Nehalem (microarchitecture)

The Intel Nehalem microarchitecture developed by Intel microarchitecture. It is based partly on the Intel Core microarchitecture and sparked it off in 2010. Processors based on the Nehalem architecture are the first Intel processors with integrated memory controllers. The first version of the Nehalem architecture has arrived in November 2008 on the market as a high-end CPU ( Bloomfield ) for desktop PCs as the Core i7 for socket 1366 ( X58 ).

It was replaced by the Intel Sandy Bridge Microarchitecture, 2011.

The name of this microarchitecture is a small coastal town called Nehalem back in Oregon.

Technical

A main feature of this architecture is that the front side bus ( FSB), the connection between the processor and chipset manufactured at predecessors of a point- to-point interconnect called QuickPath Interconnect ( QPI ) has given way to that designed for high throughput and scalability is - similar to the transition to AMD's HyperTransport five years ago. Another important innovation is also similar to AMD, is the integration of memory with an integrated memory controller. By connecting the processor with a much lower latency to access the memory. These two measures create from the existing to date bottleneck of the core processors, which was given by the FSB. However, this new base is required.

It is implemented in addition Simultaneous Multithreading ( SMT), which is already under the name Hyper -Threading was used in Pentium 4 processors. The new implementation clearly generates more power, also because the resources per thread are increased by the four -issue superscalar design as opposed to three times superscalar design of the Pentium 4. With Intel's SMT processor can process up to eight threads simultaneously with four cores. However, the benefits of a four- Kerner was questionable in desktop applications because only when specifically optimized software on this run so many performance-related threads at the same time.
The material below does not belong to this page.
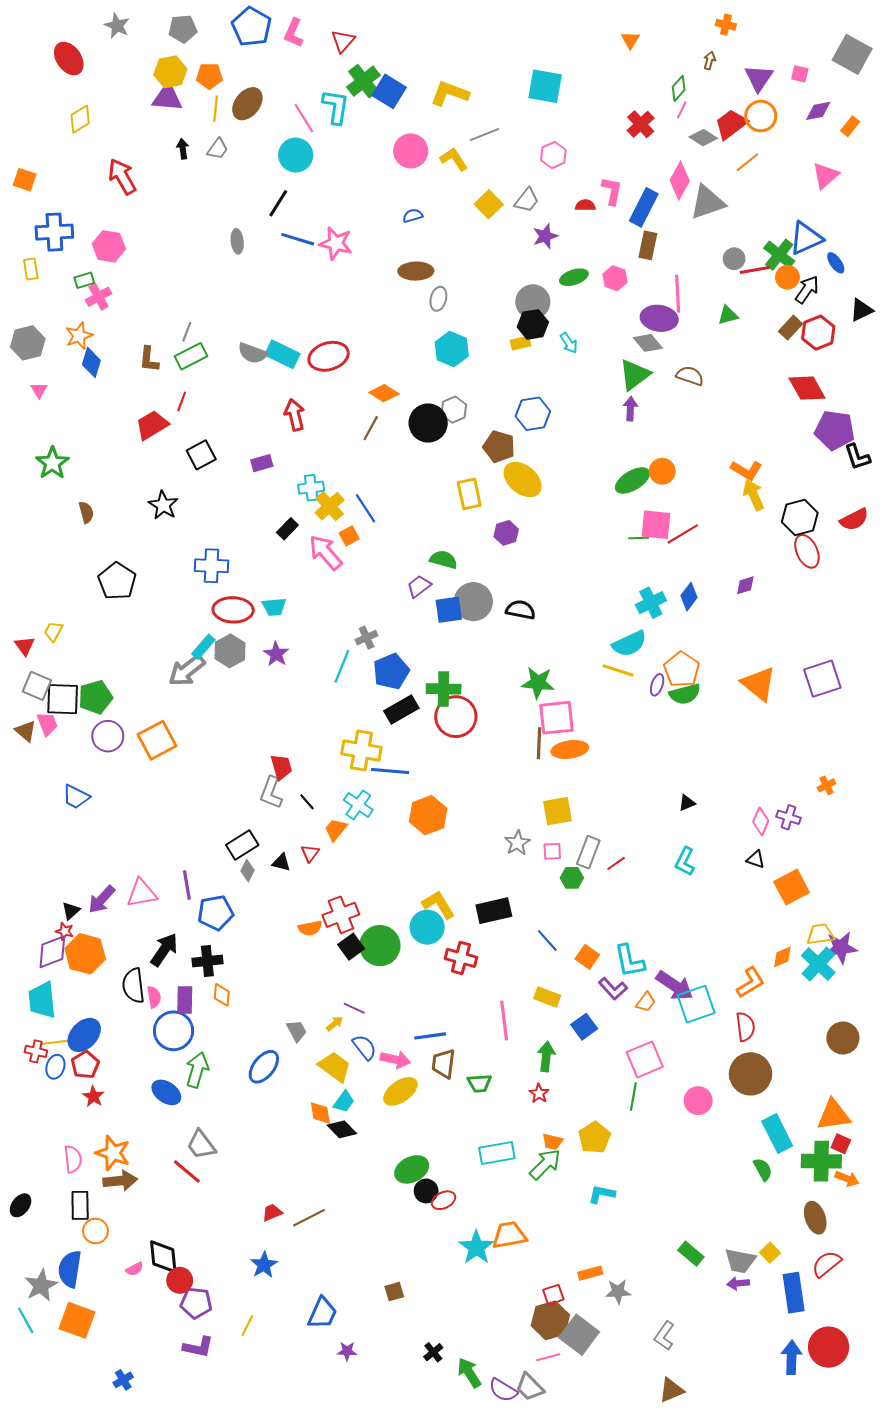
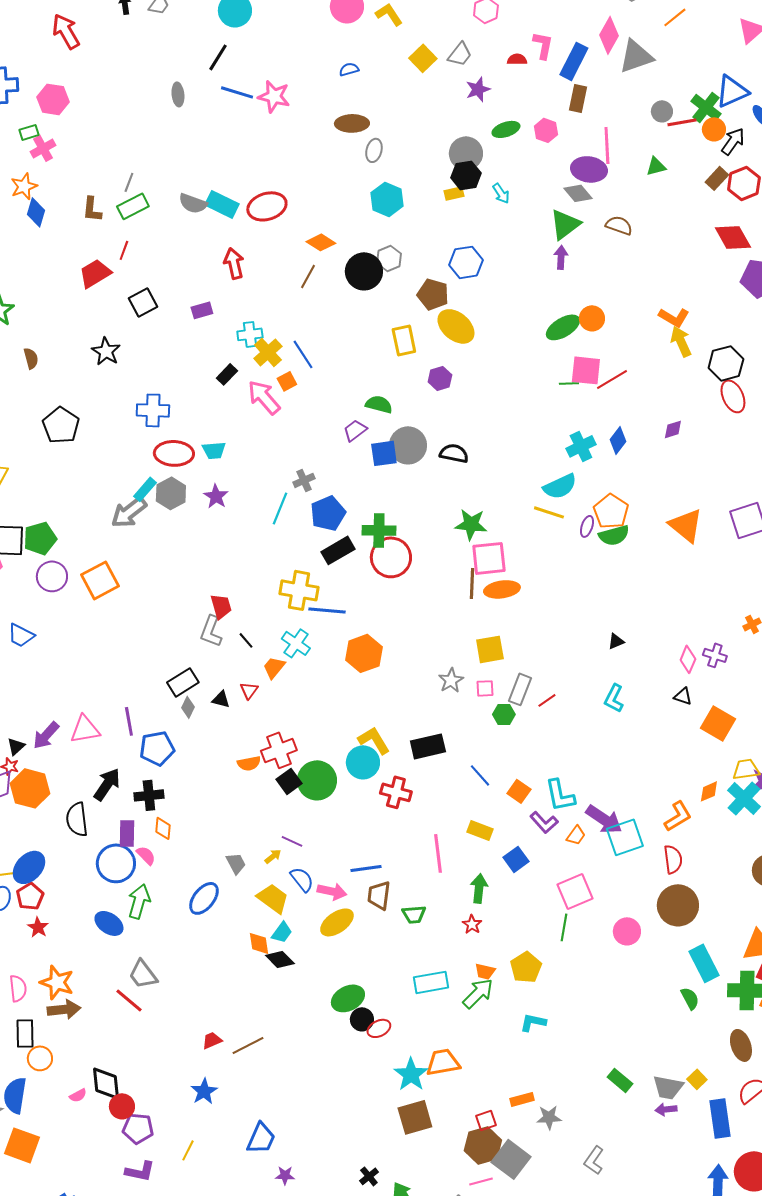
orange square: (792, 887) -> (718, 723), turned -32
pink semicircle: (154, 997) -> (146, 855), moved, turned -35
brown square: (394, 1292) -> (415, 1117), moved, size x1.8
So far as " normal" quad cores suffer from being exploited by the few programs and therefore, due to be partially slower than dual core models with a lower clock per core, in the applications. In the Server field on the other hand make several - real or virtual - processors tend to be more useful because often a number of requests to be processed in parallel.
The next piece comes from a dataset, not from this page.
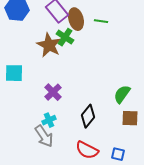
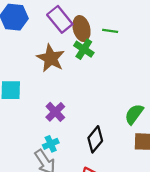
green cross: (65, 37) -> (84, 49), moved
Compared with its predecessors, the Nehalem architecture, a three-level cache hierarchy similar to that of AMD Phenom: Each core has besides an exclusive L1 cache also has its own 256 KiB L2 cache, while all cores share a common L3 cache, up to 8 MIB is large. This is effectively less than the last MIB for up to 6 two cores in core 2, but the benefits of such large caches is questionable; lost in this point, stripped-down versions of the Core 2 often only minimal performance. The latter is an inclusive cache, i.e., it always contains all the data that are stored in L1 and L2 caches. Thus, the cache coherence protocol is simplified and snooping traffic reduced. The L1 and L2 caches exist in contrast to the previous processors no longer ordinary 6T SRAM, but from 8T SRAM cells, which hopes to Intel savings in energy consumption.

The Power Control Unit ( PCU), a kind of co-processor for the processor power management, and novel power gating circuits to ensure optimization of the energy balance. This should be minimized in each load situation of a power consumption, on the other hand, in order to implement the so-called turbo mode in which the processor is automatically clocked slightly higher with a corresponding weak -threaded load when permitted by the energy balance of the processor. Specifically, this means that if two physical cores are idle and the TDP is not exceeded, the in-use cores are clocked higher by at least one multiplier stage. Works even only one core, the clock frequency increase of the working core is even more bigger. The non-active cores are clocked down.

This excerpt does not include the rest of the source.